初診時の症状により、必要な方にスプリント装置や下顎ポジショニング装置を使用して、顎のずれや顎関節にかかる負担を軽減したり改善する治療も行います。
6、治療、定期的な調整
「ワイヤー」や「ゴム」の交換などの処置をします。治療中の歯の状況を見ながら調整していきます。治療完了までに月に1~2回の割合で、定期的に通院していただく場合が多いです。
7、治療終了後、保定へ
今まで付けていた装置をはずし、クリーニングを受けます。
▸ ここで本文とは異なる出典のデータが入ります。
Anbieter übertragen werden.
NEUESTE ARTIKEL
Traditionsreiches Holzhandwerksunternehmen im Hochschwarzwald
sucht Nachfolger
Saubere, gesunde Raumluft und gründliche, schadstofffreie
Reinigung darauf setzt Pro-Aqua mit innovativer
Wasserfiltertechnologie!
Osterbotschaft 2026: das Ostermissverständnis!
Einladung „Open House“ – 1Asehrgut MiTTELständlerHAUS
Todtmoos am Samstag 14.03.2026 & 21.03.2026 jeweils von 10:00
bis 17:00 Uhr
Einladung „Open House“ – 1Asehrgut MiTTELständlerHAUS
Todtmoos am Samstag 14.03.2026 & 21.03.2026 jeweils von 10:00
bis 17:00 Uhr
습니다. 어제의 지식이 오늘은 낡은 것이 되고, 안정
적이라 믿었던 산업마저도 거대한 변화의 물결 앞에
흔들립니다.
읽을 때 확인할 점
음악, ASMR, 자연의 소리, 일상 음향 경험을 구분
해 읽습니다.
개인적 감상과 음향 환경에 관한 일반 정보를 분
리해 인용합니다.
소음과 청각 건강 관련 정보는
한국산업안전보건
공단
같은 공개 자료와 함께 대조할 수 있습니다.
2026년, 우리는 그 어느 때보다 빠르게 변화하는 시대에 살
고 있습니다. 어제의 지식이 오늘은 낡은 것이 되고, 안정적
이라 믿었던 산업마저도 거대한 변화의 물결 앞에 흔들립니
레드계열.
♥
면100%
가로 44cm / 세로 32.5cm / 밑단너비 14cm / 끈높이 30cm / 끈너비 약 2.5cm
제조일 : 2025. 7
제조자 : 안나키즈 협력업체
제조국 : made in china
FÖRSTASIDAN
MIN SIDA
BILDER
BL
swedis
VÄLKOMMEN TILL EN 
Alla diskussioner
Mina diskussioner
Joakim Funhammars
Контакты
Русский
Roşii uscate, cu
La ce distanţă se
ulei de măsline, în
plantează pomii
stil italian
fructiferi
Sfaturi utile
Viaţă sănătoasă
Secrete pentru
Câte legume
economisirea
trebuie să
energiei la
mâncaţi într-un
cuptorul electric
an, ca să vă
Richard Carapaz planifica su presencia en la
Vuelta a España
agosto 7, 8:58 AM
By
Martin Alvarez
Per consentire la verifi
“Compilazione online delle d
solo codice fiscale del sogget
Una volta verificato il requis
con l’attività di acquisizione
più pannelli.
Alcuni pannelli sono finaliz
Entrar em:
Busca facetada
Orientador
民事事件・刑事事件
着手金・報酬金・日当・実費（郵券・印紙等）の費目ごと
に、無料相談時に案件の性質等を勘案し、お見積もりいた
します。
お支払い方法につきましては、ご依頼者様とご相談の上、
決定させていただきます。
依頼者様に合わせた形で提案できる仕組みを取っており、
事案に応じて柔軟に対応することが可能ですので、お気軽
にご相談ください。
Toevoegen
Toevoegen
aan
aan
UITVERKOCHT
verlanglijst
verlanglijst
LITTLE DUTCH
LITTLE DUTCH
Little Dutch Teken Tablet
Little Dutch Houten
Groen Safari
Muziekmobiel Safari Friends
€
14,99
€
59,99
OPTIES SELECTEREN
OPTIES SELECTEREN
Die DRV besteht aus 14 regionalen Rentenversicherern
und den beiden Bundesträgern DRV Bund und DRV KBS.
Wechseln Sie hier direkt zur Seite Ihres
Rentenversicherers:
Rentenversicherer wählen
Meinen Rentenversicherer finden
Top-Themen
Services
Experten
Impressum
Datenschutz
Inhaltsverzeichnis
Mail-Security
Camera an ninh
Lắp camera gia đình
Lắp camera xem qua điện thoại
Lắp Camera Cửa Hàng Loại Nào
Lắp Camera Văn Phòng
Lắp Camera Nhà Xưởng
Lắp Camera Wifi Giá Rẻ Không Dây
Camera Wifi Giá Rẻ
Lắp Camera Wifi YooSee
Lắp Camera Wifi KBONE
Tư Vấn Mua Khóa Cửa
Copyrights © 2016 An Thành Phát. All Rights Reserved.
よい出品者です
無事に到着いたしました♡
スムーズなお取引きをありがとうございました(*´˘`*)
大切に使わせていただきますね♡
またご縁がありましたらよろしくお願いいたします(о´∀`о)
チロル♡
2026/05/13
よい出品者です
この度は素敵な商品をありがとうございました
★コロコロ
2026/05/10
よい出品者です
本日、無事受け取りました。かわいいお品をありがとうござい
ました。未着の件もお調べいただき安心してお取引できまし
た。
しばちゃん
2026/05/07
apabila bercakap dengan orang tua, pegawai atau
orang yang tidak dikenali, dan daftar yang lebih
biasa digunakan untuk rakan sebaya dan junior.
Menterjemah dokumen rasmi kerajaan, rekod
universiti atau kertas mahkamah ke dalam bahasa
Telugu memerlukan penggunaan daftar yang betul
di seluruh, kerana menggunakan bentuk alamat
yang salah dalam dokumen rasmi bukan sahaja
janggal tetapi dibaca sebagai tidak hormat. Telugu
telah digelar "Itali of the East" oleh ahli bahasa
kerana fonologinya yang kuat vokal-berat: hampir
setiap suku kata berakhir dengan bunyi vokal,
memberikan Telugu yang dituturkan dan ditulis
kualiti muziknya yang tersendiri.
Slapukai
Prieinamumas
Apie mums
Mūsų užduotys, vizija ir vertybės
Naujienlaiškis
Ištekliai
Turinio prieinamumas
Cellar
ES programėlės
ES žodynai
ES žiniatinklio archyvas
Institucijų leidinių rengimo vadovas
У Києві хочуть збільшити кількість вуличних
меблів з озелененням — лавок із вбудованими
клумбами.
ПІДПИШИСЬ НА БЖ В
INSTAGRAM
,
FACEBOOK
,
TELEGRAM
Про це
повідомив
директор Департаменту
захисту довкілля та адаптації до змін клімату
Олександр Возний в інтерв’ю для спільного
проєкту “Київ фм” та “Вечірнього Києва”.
装置をはずした後の歯は、何もしなければ少しずつ動いてしまいます。よって、治療後の歯並びを安定させたり、顎をその位置で安定するように周囲の環境を整える為、簡単な押さえる装置である、「リテーナ」という保定装置を使用します。3~6ヶ月に一度程度、1~2年間通院していただきます。通院の時、かみ合わせの状態の確認、保定装置のチェックとクリーニングを行います。
8、資料採得
矯正歯科治療終了時、および保定終了時(2年後)に資料(終了後の検査)を採ります。治療前後、保定終了時のそれらの資料を元に治療結果についてのお話があります。